A Navy pilot had also seen the gunfire, and assuming it came from a Japanese submarine, dropped a string of five flares almost on top of the two APDs. Gregory and Little, silhouetted against the blackness, were spotted immediately by the Japanese destroyers, which opened fire at 01:00. Gregory brought all her guns to bear, but was overmatched and less than 3 minutes after the flares had been dropped was dead in the water and beginning to sink. Two boilers had burst and her decks were a mass of flames. Her skipper, Lieutenant Commander Harry F. Bauer, himself seriously wounded, gave the word to abandon ship, and Gregorys crew took to the water.
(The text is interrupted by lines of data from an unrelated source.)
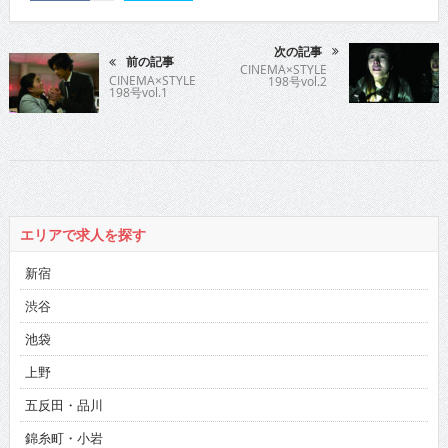
次の記事
前の記事
CINEMA×STYLE
CINEMA×STYLE
198号vol.2
198号vol.1
エリアで求人を探す
新宿
渋谷
池袋
上野
五反田・品川
錦糸町・小岩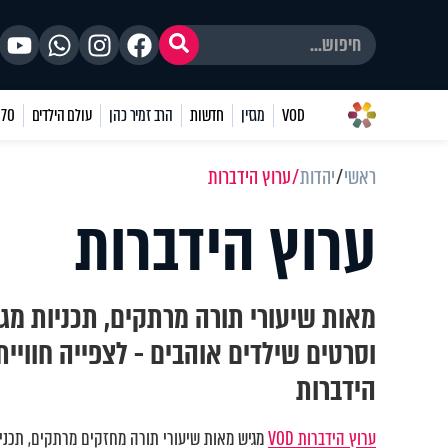
VOD
מגזין
חדשות
הרב זמיר כהן
עולם הילדים
70 שאלות
ראשי
יהדות
ערוץ הידברות
ערוץ הידברות
מאות שיעורי תורה מרתקים, תכניות מגו
וסרטים שילדים אוהבים - לצפייה חוויי
הידברות
ערוץ הידברות VOD
מגיש מאות שיעורי תורה מחזקים מרתקים, תכניות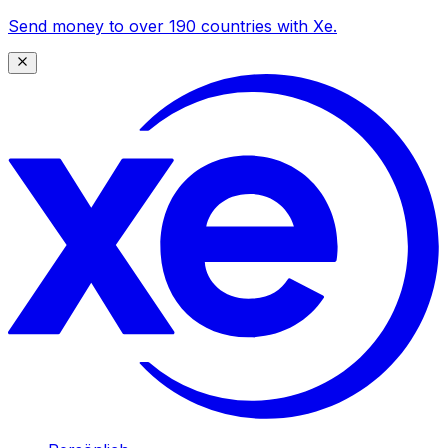
Send money to over 190 countries with Xe.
Bauer ordered two companions to aid another crewman yelling for help and was never seen again; for his conduct, he posthumously received the Silver Star. The U.S. Navy subsequently named a ship, , in recognition of his gallant action.

At 01:23, with all of Gregorys and most of Littles crew in the water, the Japanese ships began shelling again—aiming not at the crippled ships, but at their helpless crews in the water. Gregory sank stern first some 40 minutes after the firing had begun, and was followed two hours later by Little. Fleet Admiral Chester Nimitz, in praising the courageous crews after their loss, wrote that "both of these small vessels fought as well as possible against the overwhelming odds ... With little means, they performed duties vital to the success of the campaign." Twenty-four officers and men, including the commanding officer, from Gregory were killed.

Petty Officer First Class Charles French swam 6–8 hours in shark-infested waters near Guadalcanal while towing a life raft with 15 of the Gregorys survivors to avoid capture and possible execution by Japanese forces on land.

Gregorys name was struck from the Navy List 2 October 1942.

==Awards==
Gregory received two battle stars for her World War II service.